The lines wanted are those from the one containing "Twitter (421, 1877)" to the last line of the entries below; output them exactly, leaving out pictures.
Start of DATA FOR PROCESSING
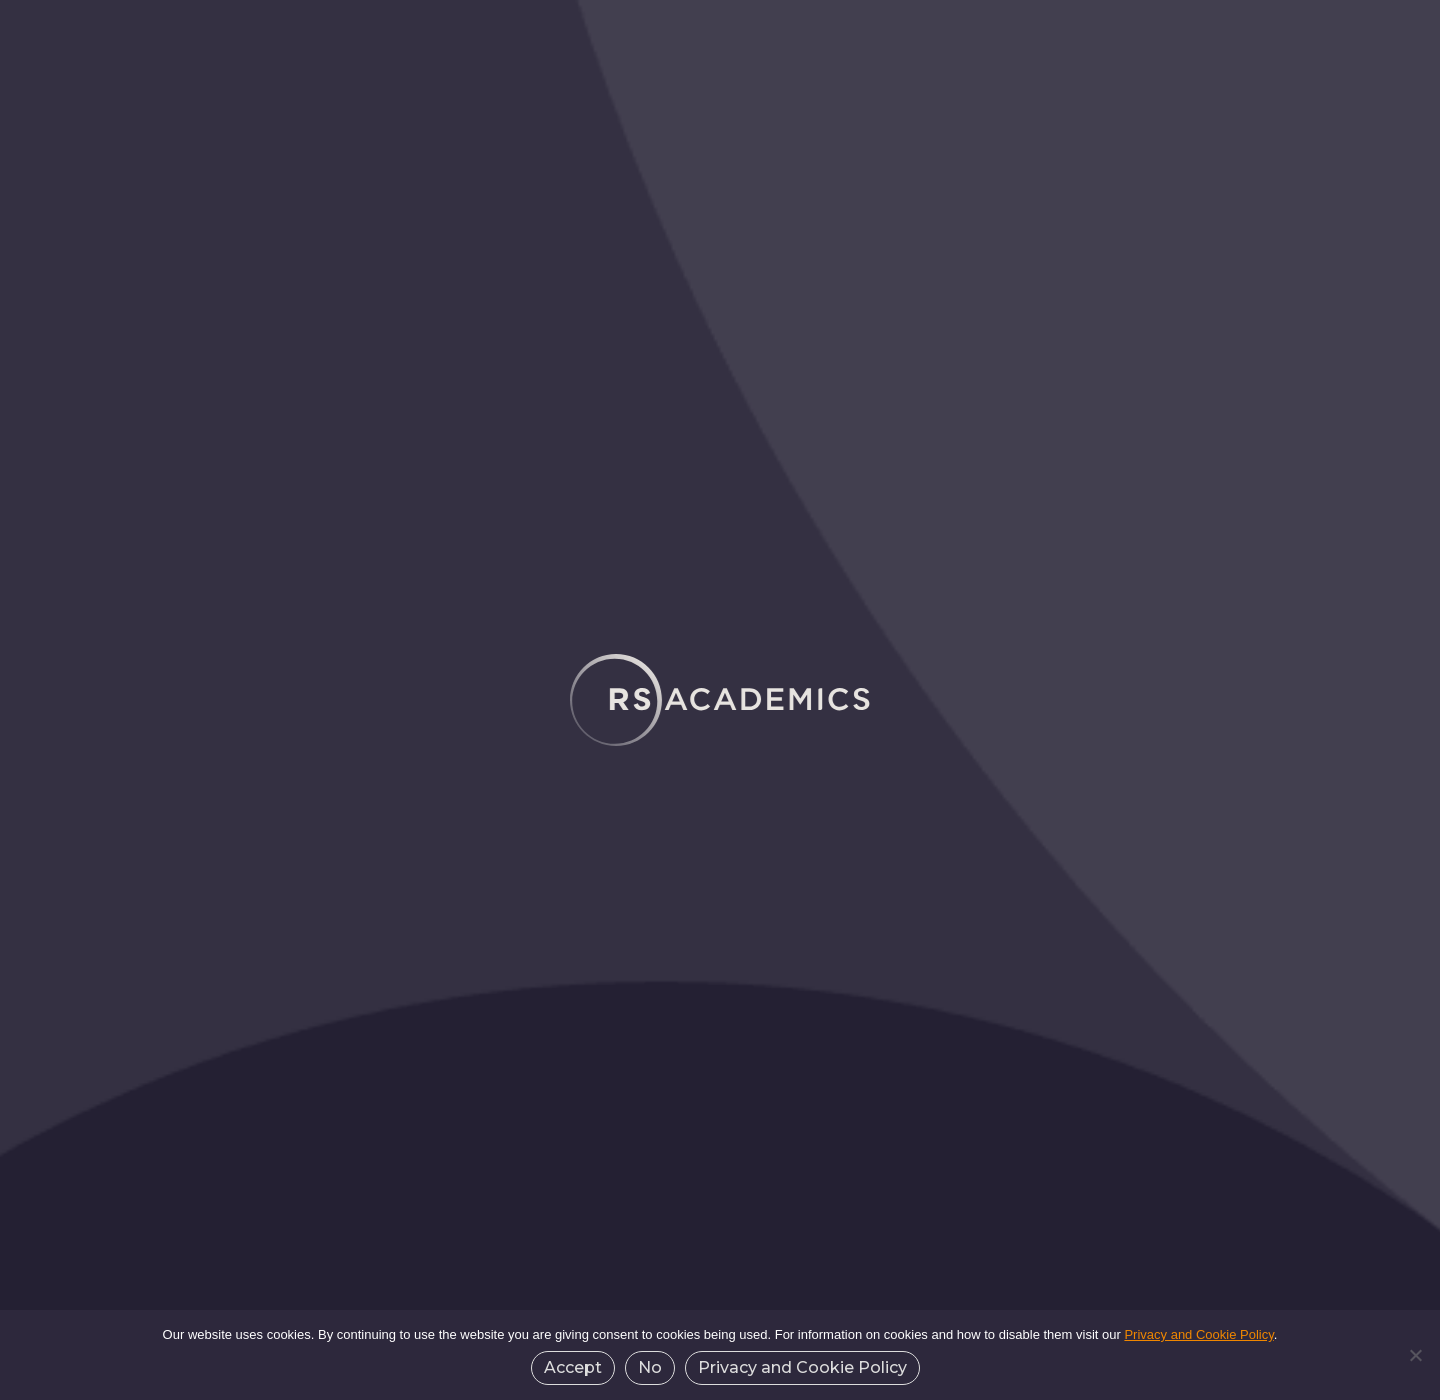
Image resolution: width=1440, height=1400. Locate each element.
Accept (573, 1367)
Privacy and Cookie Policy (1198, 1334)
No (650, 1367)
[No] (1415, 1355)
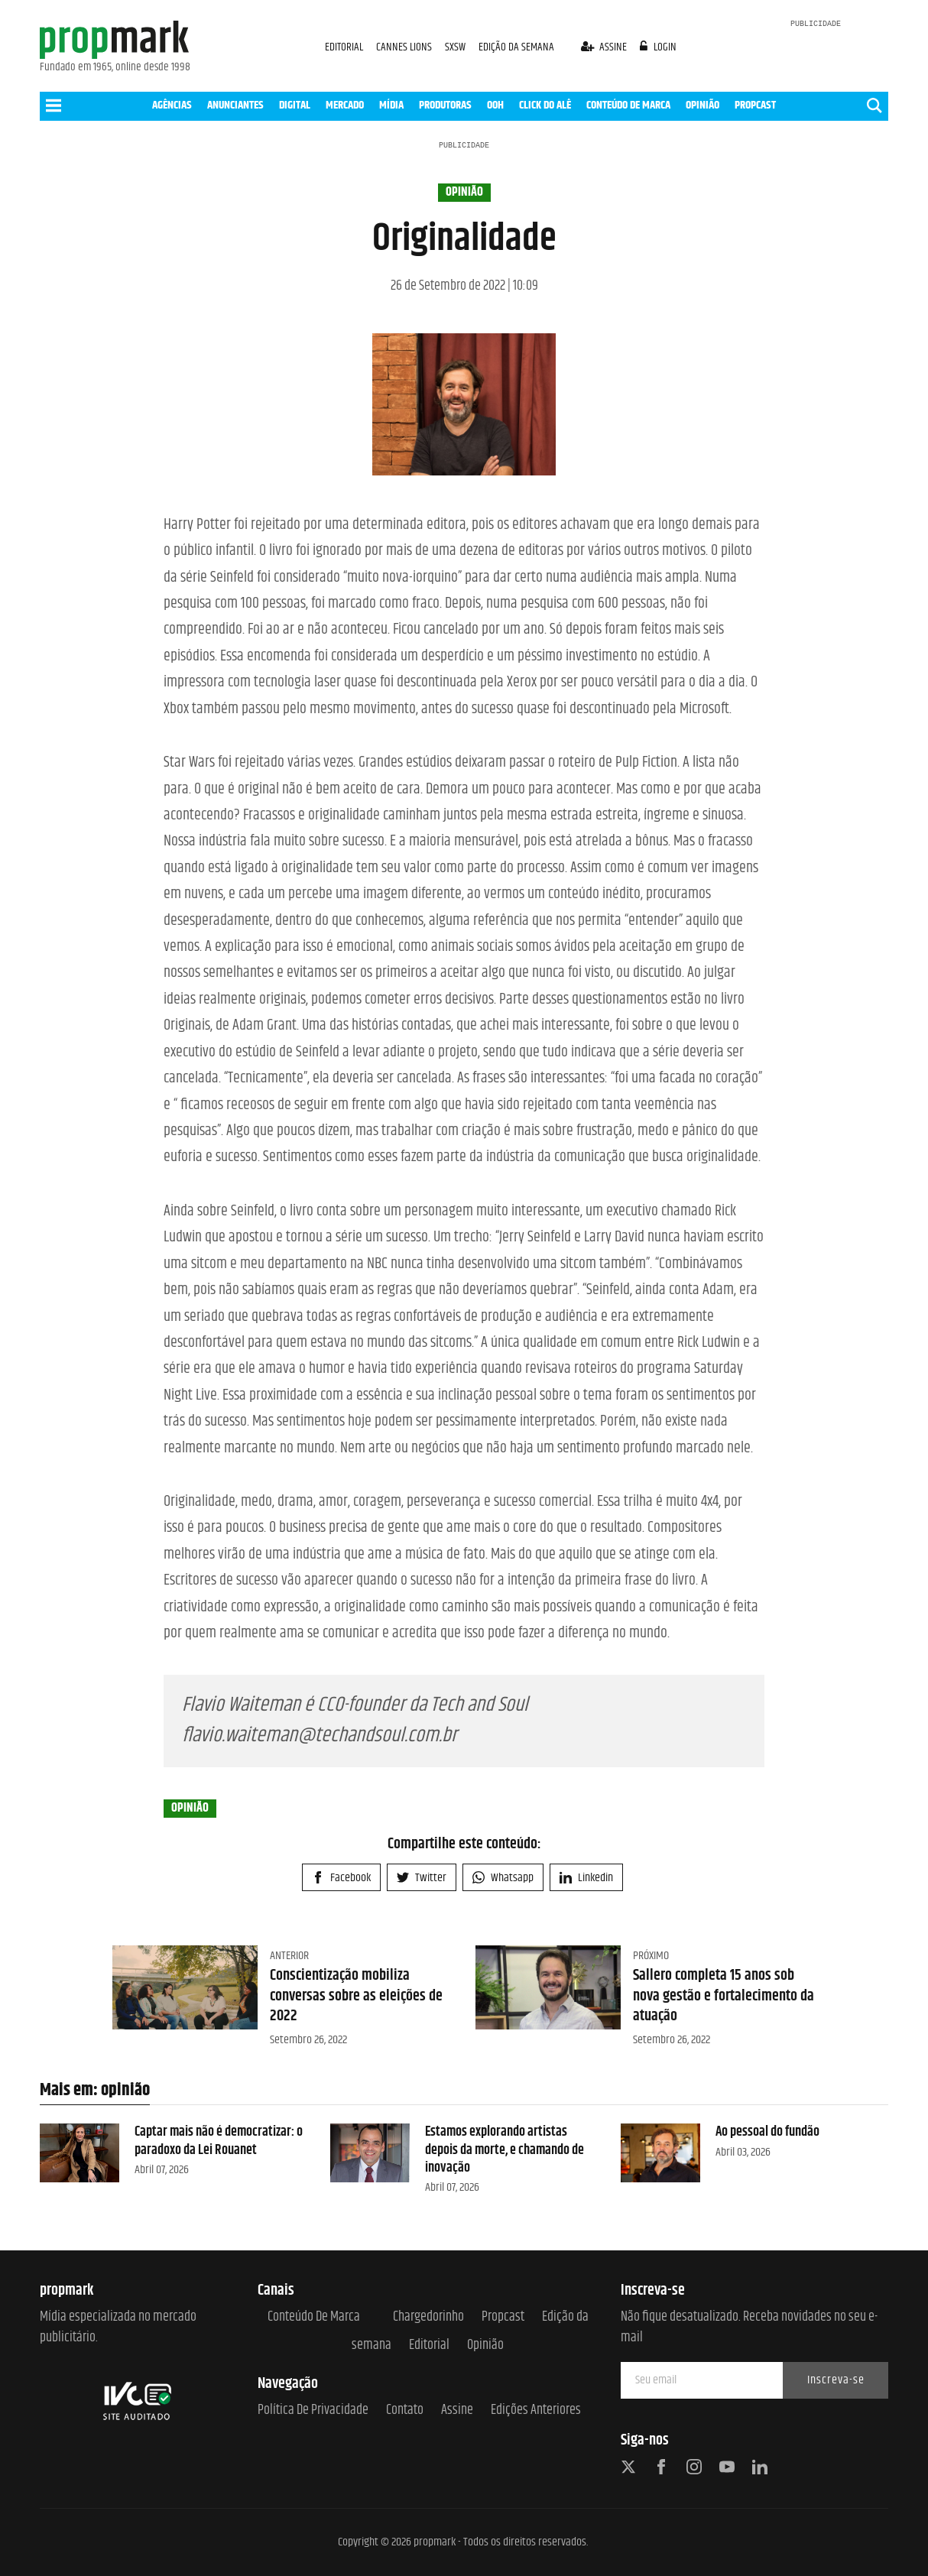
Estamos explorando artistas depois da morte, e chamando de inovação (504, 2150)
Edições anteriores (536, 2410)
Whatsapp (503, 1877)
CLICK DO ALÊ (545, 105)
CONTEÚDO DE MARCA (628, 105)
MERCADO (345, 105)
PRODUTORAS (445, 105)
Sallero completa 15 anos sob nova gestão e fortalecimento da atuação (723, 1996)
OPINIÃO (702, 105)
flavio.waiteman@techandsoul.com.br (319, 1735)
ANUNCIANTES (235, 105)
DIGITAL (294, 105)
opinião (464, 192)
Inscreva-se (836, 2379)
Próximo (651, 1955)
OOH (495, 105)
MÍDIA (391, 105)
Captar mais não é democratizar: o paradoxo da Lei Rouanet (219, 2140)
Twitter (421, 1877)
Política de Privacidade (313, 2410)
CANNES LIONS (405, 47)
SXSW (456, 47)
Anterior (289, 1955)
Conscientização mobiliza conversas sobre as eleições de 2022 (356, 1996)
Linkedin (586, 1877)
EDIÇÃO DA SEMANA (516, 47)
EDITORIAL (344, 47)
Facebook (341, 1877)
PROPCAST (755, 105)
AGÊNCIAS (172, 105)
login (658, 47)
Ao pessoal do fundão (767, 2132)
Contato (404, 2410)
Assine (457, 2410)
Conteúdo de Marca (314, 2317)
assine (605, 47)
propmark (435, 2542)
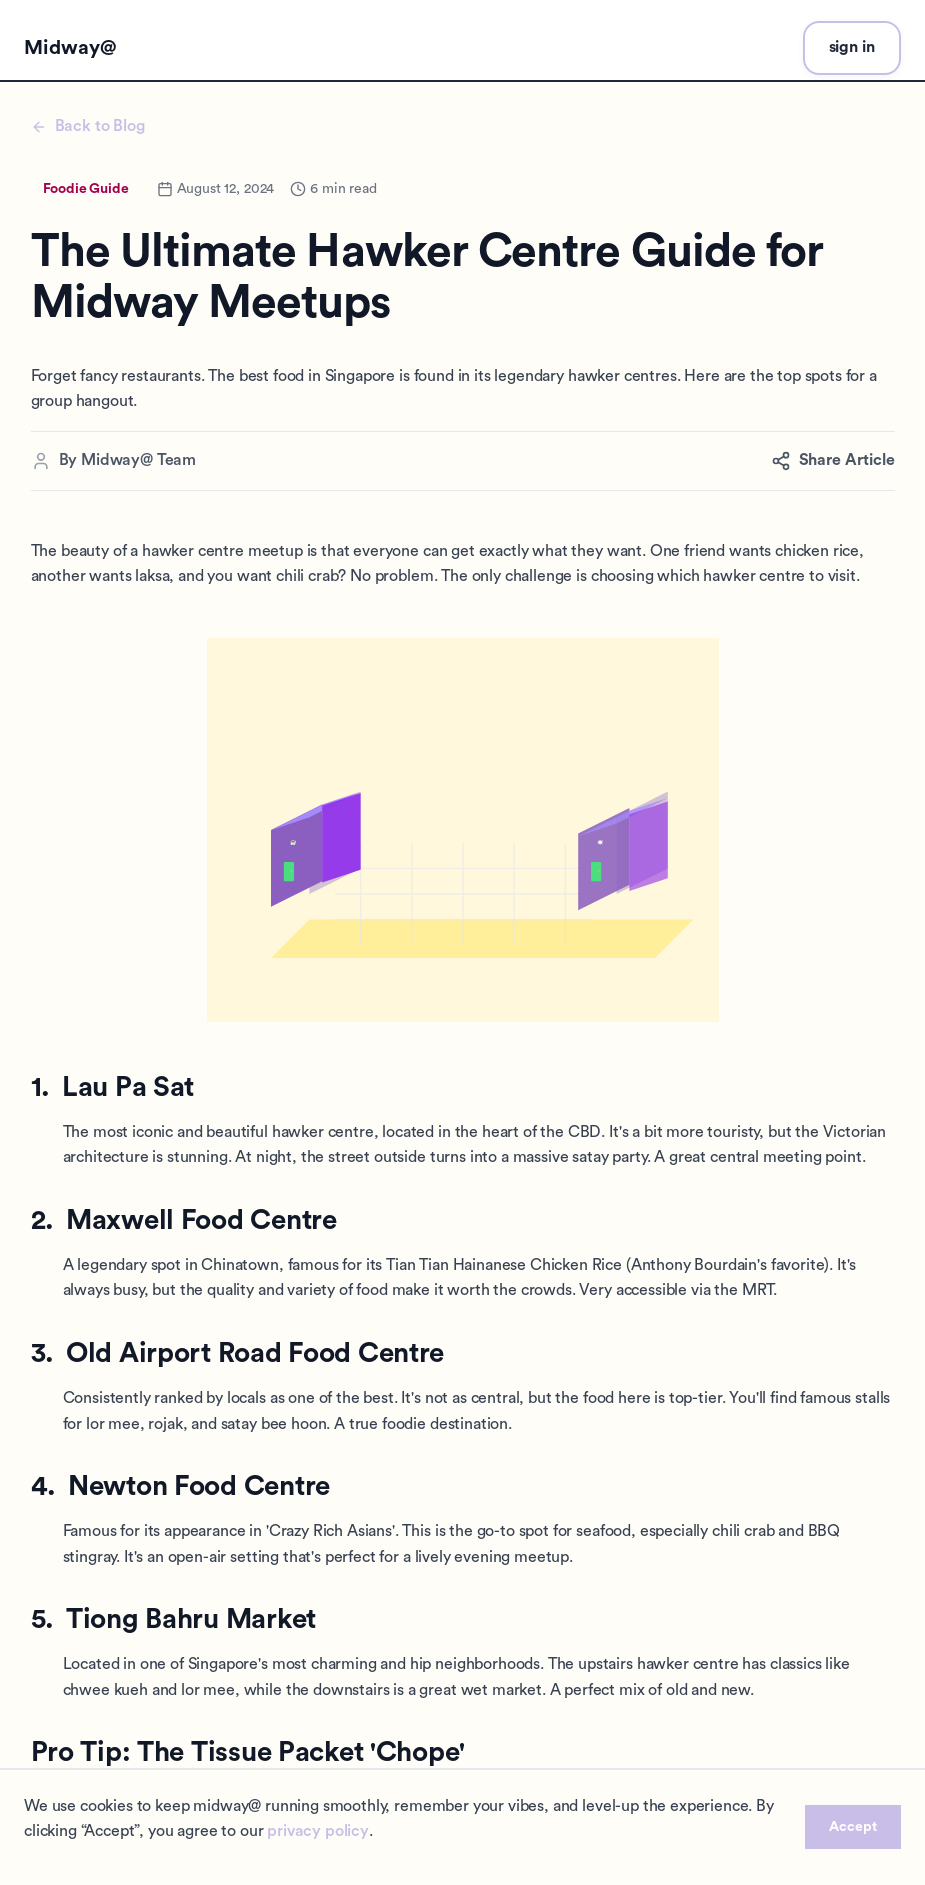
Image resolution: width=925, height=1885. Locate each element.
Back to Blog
End of DATA FOR PROCESSING
**EXERCISE RESPONSE**
Twitter (421, 1877)
Política de Privacidade (313, 2410)
CANNES LIONS (405, 47)
SXSW (456, 47)
Anterior (289, 1955)
Conscientização mobiliza conversas sobre as eleições de 2022 (356, 1996)
Linkedin (586, 1877)
EDIÇÃO DA SEMANA (516, 47)
EDITORIAL (344, 47)
Facebook (341, 1877)
PROPCAST (755, 105)
AGÊNCIAS (172, 105)
login (658, 47)
Ao pessoal do fundão (767, 2132)
Contato (404, 2410)
Assine (457, 2410)
Conteúdo de Marca (314, 2317)
assine (605, 47)
propmark (435, 2542)
Image resolution: width=925, height=1885. Locate each element.
Back to Blog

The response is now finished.